Collected data

- - -

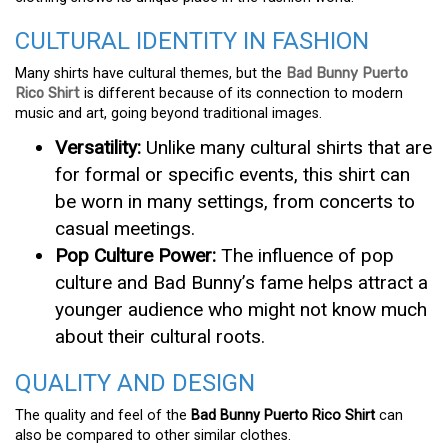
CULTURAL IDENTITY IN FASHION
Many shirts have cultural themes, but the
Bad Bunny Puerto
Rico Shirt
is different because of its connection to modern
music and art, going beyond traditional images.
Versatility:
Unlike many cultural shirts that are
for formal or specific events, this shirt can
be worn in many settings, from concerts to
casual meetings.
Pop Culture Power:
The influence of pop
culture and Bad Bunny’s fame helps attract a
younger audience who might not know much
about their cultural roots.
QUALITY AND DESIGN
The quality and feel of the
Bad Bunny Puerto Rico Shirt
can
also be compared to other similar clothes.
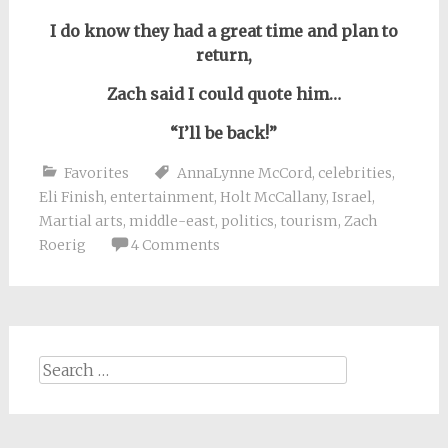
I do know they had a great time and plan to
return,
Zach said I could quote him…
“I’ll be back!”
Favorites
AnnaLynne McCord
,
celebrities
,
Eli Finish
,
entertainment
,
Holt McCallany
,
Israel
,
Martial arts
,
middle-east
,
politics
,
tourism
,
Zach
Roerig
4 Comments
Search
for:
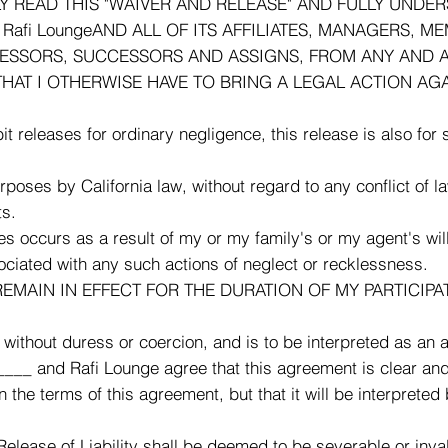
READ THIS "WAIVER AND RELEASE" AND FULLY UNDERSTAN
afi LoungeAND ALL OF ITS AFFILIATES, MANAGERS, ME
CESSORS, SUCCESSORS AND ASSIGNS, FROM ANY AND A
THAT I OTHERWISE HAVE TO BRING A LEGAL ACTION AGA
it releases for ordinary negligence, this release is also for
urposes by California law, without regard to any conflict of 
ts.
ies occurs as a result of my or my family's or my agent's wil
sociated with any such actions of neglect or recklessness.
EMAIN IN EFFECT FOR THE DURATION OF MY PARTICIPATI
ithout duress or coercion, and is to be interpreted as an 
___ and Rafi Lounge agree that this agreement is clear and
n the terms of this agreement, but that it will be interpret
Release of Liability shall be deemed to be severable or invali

- - -

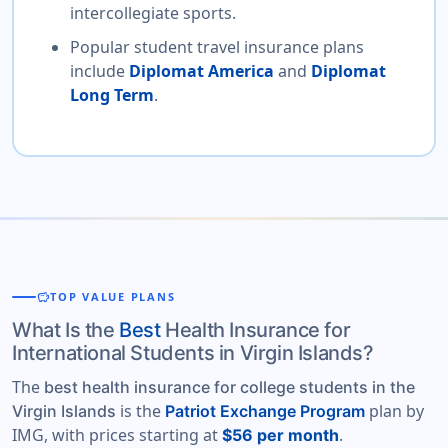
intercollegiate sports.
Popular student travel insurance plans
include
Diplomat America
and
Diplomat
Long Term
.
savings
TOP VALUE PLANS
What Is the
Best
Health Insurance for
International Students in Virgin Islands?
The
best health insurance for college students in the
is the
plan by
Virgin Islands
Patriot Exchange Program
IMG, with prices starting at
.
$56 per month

- - -

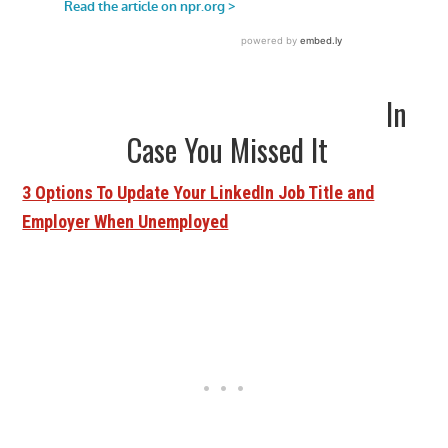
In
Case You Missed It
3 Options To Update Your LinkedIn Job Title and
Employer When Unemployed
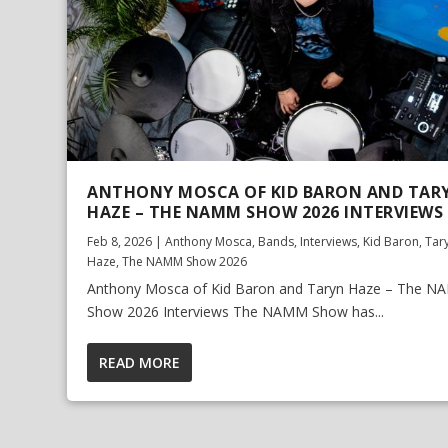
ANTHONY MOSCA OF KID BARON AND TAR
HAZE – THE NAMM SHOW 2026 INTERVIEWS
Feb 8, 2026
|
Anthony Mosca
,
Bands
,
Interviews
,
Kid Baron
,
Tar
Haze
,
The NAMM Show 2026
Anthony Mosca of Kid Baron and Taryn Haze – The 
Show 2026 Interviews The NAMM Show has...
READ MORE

- - -

> Problem description
Report how many lines of the data hold the string "also"; give only the number.

> Finished exercise
2